Frankly, I'm not terribly bothered by the idea of an actual bad guy getting roughed up a bit, whether from resisting arrest, or getting tuned up in the interrogation room. (Within reason, of course. I am not suggesting that cops should routinely beat the shit out of every dipshit with a gang tat on his neck.) But that's not what's going on here. Over and over we're seeing indisputable video evidence of harmless, unarmed, defenseless, frequently intimidated people getting smacked and stomped and gassed and beaten. There's a clear pattern here.

It's worth considering -- the real protest at the vigil for Elijah McClain was not civilians protesting for the right of a civilian to carry his fuckin' groceries home and not get killed for it. The real protest there was the cops, who are demonstrating for the continued privileges of gassing and beating inconvenient citizens, for the discretion to decide who they get to treat like some IED-planting insurgent in Fallujah, and for the right to avoid any and all modes of accountability when their excesses cost people their lives. They wanted to stir up some shit, just to remind the livestock who's got the whip hand, who's in the herd and who's doing the herding.

A lot of people would probably just settle for identifying the thugs and dirtbags, weeding them out, and making sure they never get paid to carry a weapon or use force on another human being again. But even that is unacceptable to them. That's what the police are protesting. That's why they're escalating peaceful gatherings into riots, shoving elderly cancer patients into sidewalks, macing teenage girls and kicking them in the face when they're already down.
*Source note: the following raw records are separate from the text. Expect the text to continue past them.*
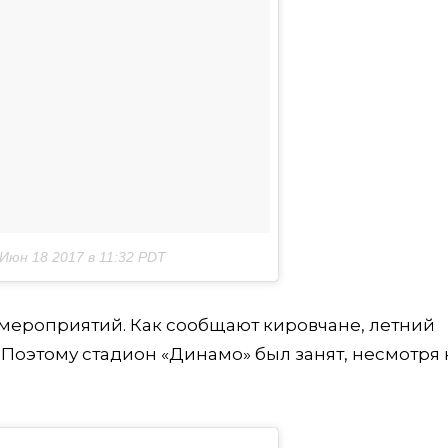
Июн 18 2017 в 11:32 PDT
 мероприятий. Как сообщают кировчане, летний
 Поэтому стадион «Динамо» был занят, несмотря 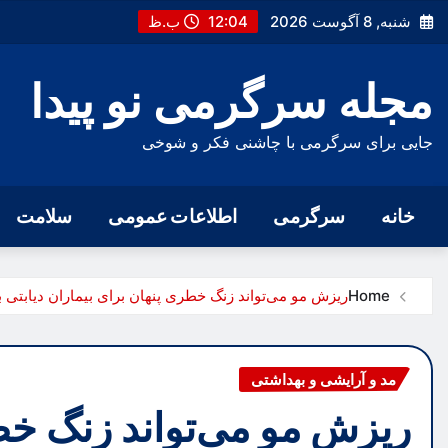
Ski
شنبه, 8 آگوست 2026
12:04 ب.ظ
t
conten
مجله سرگرمی نو پیدا
جایی برای سرگرمی با چاشنی فکر و شوخی
خانه
سرگرمی
اطلاعات عمومی
سلامت
Home
ریزش مو می‌تواند زنگ خطری پنهان برای بیماران دیابتی 
مد و آرایشی و بهداشتی
ریزش مو می‌تواند زنگ خطر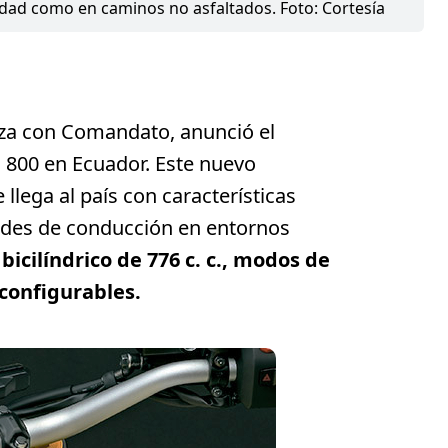
dad como en caminos no asfaltados. Foto: Cortesía
nza con Comandato, anunció el
 800 en Ecuador. Este nuevo
lega al país con características
ades de conducción en entornos
bicilíndrico de 776 c. c., modos de
 configurables.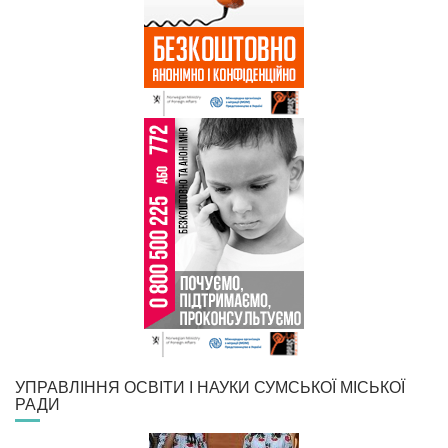
УПРАВЛІННЯ ОСВІТИ І НАУКИ СУМСЬКОЇ МІСЬКОЇ
РАДИ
If they were doing those things to MS-13 gangstas caught in the act, you'd probably hear about it, and you might not even have much of a problem with it in general. Strange that it doesn't seem to happen nearly as often.

It may take some time, but eventually Elijah McClain's family is probably going to get some sort of settlement, probably in the six or seven figures. Guess who gets to pay for that? You know what the NYPD's annual budget is just for paying settlements on police brutality and civil rights violations?

There are a lot of livestock ranchers around here, and I know some of them. Dogs don't live out in the pasture with the herd full-time, you know. Dogs are actually only used when it's time to move the herd, to another field or to a trailer to head for the auction yard. That's when "herd" becomes a verb.

You know what most of the sheep and goat ranchers (around here, anyway) leave out in the pasture with the flocks to keep away predators (which, as it happens, are usually loose dogs)? Llamas or emus, sometimes noisier birds such as geese or peacocks. But you would never leave a dog -- or worse yet, multiple dogs -- out in a pasture with sheep. Have you ever seen what large, aggressive dogs do when they congregate in a pack?